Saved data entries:
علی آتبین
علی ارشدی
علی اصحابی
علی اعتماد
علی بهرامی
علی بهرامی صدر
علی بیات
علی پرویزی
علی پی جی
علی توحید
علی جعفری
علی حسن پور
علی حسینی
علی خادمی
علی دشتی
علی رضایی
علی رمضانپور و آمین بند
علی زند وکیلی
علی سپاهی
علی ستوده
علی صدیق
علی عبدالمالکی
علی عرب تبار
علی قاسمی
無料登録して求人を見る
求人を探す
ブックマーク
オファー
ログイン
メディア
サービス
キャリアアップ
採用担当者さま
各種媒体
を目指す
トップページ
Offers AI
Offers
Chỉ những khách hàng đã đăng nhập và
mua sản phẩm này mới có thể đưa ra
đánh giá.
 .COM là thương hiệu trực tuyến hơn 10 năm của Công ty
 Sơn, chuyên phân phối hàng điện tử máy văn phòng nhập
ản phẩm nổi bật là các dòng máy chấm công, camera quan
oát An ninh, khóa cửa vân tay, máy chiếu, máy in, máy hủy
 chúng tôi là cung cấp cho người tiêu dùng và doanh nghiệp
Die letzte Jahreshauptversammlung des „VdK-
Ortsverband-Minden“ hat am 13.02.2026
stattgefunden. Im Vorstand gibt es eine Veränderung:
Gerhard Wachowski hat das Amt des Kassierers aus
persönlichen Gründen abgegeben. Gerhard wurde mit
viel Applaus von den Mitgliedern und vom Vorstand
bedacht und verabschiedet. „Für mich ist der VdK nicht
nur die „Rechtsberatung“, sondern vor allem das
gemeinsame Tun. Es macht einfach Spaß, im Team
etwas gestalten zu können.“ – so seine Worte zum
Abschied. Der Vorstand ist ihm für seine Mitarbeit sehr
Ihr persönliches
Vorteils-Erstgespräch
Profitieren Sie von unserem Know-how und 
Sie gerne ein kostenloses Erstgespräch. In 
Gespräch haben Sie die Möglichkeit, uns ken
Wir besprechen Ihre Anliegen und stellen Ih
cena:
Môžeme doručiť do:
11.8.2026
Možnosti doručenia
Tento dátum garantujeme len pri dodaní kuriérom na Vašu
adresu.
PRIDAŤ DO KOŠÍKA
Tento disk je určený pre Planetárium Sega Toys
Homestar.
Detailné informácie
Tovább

Exercise: For the data above, state how many lines contain "nhập"; the number is the whole answer.

Result of this task: 2